Task details:
Set down the data below in full and exactly, minus the pictures.

Entries shown:
>>

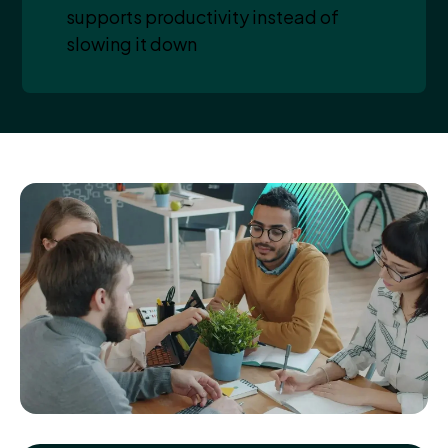
supports productivity instead of
slowing it down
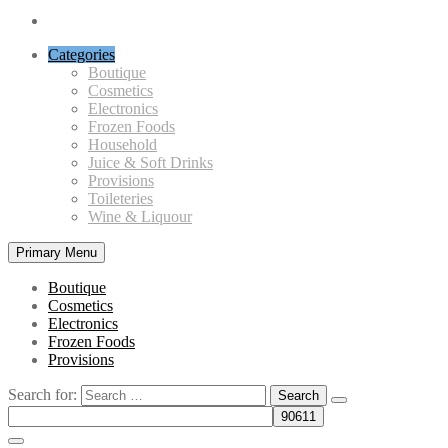
Categories
Boutique
Cosmetics
Electronics
Frozen Foods
Household
Juice & Soft Drinks
Provisions
Toileteries
Wine & Liquour
Primary Menu
Boutique
Cosmetics
Electronics
Frozen Foods
Provisions
Search for:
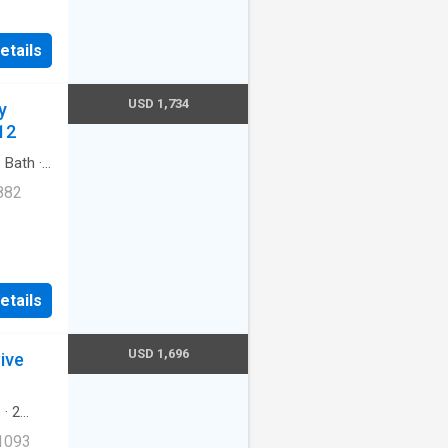
Cats
etails
ernet
USD 1,734
y
redith
12
1
Bath
·
882
etails
let.
mbia,
USD 1,696
ive
s
·
2
ool
·
 1093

<<

Solution to this problem:
supports productivity instead of
slowing it down
Categories
Boutique
Cosmetics
Electronics
Frozen Foods
Household
Juice & Soft Drinks
Provisions
Toileteries
Wine & Liquour
Primary Menu
Boutique
Cosmetics
Electronics
Frozen Foods
Provisions
Search for:
Cats
etails
ernet
USD 1,734
y
redith
12
1
Bath
·
882
etails
let.
mbia,
USD 1,696
ive
s
·
2
ool
·
 1093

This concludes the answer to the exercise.